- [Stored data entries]
****
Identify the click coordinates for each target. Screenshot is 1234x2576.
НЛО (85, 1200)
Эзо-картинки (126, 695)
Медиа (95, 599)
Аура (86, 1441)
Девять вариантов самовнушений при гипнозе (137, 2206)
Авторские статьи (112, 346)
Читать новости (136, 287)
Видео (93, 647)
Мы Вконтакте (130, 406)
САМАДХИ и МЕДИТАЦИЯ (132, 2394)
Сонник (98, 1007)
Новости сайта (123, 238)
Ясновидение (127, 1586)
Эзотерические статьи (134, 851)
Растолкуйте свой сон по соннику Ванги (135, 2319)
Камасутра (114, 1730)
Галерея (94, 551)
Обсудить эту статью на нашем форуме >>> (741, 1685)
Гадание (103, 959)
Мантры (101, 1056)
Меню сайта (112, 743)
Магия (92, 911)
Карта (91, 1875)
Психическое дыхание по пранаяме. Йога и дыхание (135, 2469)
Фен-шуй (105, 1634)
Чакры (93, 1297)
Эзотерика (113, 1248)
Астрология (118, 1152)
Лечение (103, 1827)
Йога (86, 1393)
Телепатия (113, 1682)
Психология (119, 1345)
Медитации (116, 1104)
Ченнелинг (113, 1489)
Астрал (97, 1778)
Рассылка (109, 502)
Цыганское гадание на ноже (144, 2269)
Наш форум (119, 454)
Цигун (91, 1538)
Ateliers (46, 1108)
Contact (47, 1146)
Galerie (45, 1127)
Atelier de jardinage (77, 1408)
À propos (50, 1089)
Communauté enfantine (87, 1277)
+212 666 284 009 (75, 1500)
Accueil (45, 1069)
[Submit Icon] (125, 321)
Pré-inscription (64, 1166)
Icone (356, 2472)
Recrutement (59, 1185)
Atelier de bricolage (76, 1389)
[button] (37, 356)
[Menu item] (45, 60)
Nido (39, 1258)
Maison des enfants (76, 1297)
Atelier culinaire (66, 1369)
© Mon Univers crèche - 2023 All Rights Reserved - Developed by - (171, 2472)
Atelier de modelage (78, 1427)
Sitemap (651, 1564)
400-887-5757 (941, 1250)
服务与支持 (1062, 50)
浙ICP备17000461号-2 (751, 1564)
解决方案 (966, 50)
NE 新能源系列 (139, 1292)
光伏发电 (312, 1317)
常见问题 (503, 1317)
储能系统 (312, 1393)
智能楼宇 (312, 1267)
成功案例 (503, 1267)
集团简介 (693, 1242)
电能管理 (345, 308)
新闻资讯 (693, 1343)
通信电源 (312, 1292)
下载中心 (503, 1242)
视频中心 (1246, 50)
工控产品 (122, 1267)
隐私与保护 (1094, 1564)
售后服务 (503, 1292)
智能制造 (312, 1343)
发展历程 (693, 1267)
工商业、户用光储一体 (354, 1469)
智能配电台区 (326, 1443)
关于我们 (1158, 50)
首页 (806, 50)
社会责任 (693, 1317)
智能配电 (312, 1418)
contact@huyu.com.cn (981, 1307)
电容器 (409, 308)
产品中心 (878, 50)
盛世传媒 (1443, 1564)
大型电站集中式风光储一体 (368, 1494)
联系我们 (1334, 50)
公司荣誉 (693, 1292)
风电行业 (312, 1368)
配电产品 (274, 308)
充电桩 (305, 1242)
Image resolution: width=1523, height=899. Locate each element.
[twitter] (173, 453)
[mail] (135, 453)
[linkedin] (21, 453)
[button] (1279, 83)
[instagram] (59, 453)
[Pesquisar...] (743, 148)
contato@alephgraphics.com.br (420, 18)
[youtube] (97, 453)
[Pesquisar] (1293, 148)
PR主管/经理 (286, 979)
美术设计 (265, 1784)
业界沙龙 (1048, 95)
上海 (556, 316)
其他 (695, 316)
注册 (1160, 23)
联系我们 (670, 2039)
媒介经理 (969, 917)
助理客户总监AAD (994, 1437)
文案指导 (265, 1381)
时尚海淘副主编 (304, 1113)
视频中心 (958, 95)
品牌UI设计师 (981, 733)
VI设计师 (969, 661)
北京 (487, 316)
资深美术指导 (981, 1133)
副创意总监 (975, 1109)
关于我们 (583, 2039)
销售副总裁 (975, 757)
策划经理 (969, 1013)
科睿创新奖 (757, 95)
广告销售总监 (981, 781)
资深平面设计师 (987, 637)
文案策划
****
Transcribe the records above exactly, beginning at the line that contains "Медитации (116, 1104)" and ending with the line that contains "Maison des enfants (76, 1297)", both included, and nothing else.

- [THE COMPLETED TASK]
Медитации (116, 1104)
Ченнелинг (113, 1489)
Астрал (97, 1778)
Рассылка (109, 502)
Цыганское гадание на ноже (144, 2269)
Наш форум (119, 454)
Цигун (91, 1538)
Ateliers (46, 1108)
Contact (47, 1146)
Galerie (45, 1127)
Atelier de jardinage (77, 1408)
À propos (50, 1089)
Communauté enfantine (87, 1277)
+212 666 284 009 (75, 1500)
Accueil (45, 1069)
[Submit Icon] (125, 321)
Pré-inscription (64, 1166)
Icone (356, 2472)
Recrutement (59, 1185)
Atelier de bricolage (76, 1389)
[button] (37, 356)
[Menu item] (45, 60)
Nido (39, 1258)
Maison des enfants (76, 1297)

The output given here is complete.